> DATA UNDER STUDY:

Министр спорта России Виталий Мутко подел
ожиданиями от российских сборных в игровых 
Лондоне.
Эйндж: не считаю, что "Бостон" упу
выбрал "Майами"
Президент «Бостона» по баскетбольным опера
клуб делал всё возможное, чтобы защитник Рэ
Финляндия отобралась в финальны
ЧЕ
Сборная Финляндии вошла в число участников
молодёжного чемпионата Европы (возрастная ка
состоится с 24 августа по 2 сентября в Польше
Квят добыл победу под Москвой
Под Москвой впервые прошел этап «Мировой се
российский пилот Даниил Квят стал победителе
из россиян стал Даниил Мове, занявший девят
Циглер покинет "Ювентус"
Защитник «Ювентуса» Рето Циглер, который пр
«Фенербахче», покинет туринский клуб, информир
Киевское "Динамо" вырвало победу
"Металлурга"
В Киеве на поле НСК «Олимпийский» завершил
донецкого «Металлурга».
---
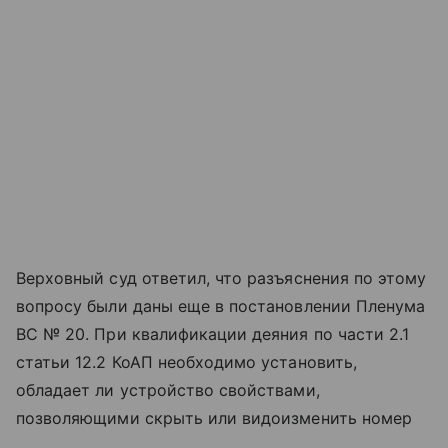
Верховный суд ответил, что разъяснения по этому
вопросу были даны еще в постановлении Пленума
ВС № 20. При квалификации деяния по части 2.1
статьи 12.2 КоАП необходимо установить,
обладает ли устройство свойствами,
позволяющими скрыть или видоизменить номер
* * *
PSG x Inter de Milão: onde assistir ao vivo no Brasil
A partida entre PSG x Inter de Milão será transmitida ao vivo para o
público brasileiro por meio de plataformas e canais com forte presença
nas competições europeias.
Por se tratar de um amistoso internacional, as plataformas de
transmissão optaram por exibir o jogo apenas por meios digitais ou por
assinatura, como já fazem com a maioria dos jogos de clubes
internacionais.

> TASK DETAILS: Return, with no change at all, every line in the entries above from the line containing "Министр спорта России Виталий Мутко подел" through the line containing "состоится с 24 августа по 2 сентября в Польше".

> REPLY:
Министр спорта России Виталий Мутко подел
ожиданиями от российских сборных в игровых 
Лондоне.
Эйндж: не считаю, что "Бостон" упу
выбрал "Майами"
Президент «Бостона» по баскетбольным опера
клуб делал всё возможное, чтобы защитник Рэ
Финляндия отобралась в финальны
ЧЕ
Сборная Финляндии вошла в число участников
молодёжного чемпионата Европы (возрастная ка
состоится с 24 августа по 2 сентября в Польше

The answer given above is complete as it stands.